- **Problem statement**: Please produce an exact transcription of the lines from the one containing "Program akcí" through the last line of the entries, leaving out every picture.
_ _ _ _
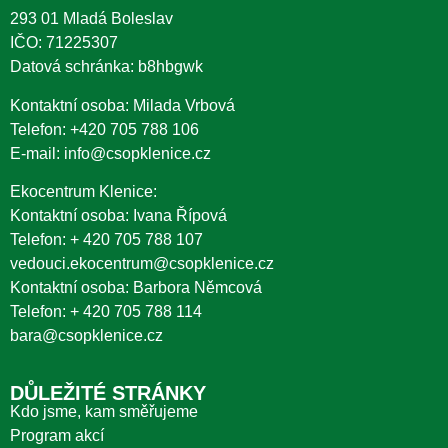
293 01 Mladá Boleslav
IČO: 71225307
Datová schránka: b8hbgwk
Kontaktní osoba: Milada Vrbová
Telefon:
+420 705 788 106
E-mail:
info@csopklenice.cz
Ekocentrum Klenice:
Kontaktní osoba: Ivana Řípová
Telefon:
+ 420 705 788 107
vedouci.ekocentrum@csopklenice.cz
Kontaktní osoba: Barbora Němcová
Telefon:
+ 420 705 788 114
bara@csopklenice.cz
DŮLEŽITÉ STRÁNKY
Kdo jsme, kam směřujeme
Program akcí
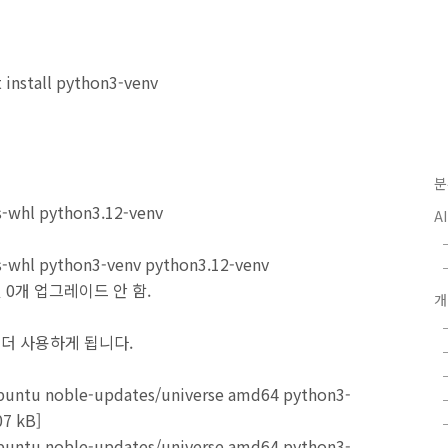
install python3-venv
분
-whl python3.12-venv
A
-whl python3-venv python3.12-venv
및 0개 업그레이드 안 함.
을 더 사용하게 됩니다.
buntu noble-updates/universe amd64 python3-
07 kB]
buntu noble-updates/universe amd64 python3-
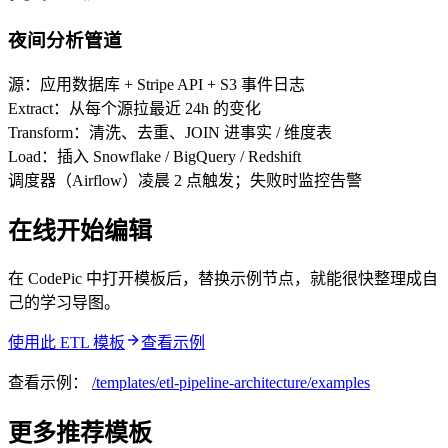
夜间分析管道
源：应用数据库 + Stripe API + S3 事件日志
Extract：从每个源拉最近 24h 的变化
Transform：清洗、去重、JOIN 进事实 / 维度表
Load：插入 Snowflake / BigQuery / Redshift
调度器（Airflow）凌晨 2 点触发；失败时监控告警
在线开始编辑
在 CodePic 中打开模板后，替换示例节点，就能很快整理成自
己的学习导图。
使用此 ETL 模板
查看示例
查看示例：
/templates/
etl-pipeline-architecture
/examples
更多推荐模板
_ _ _ _
- **Solved problem**:
Program akcí
install python3-venv
분
-whl python3.12-venv
A
-whl python3-venv python3.12-venv
및 0개 업그레이드 안 함.
을 더 사용하게 됩니다.
buntu noble-updates/universe amd64 python3-
07 kB]
buntu noble-updates/universe amd64 python3-
夜间分析管道
源：应用数据库 + Stripe API + S3 事件日志
Extract：从每个源拉最近 24h 的变化
Transform：清洗、去重、JOIN 进事实 / 维度表
Load：插入 Snowflake / BigQuery / Redshift
调度器（Airflow）凌晨 2 点触发；失败时监控告警
在线开始编辑
在 CodePic 中打开模板后，替换示例节点，就能很快整理成自
己的学习导图。
使用此 ETL 模板
查看示例
查看示例：
/templates/
etl-pipeline-architecture
/examples
更多推荐模板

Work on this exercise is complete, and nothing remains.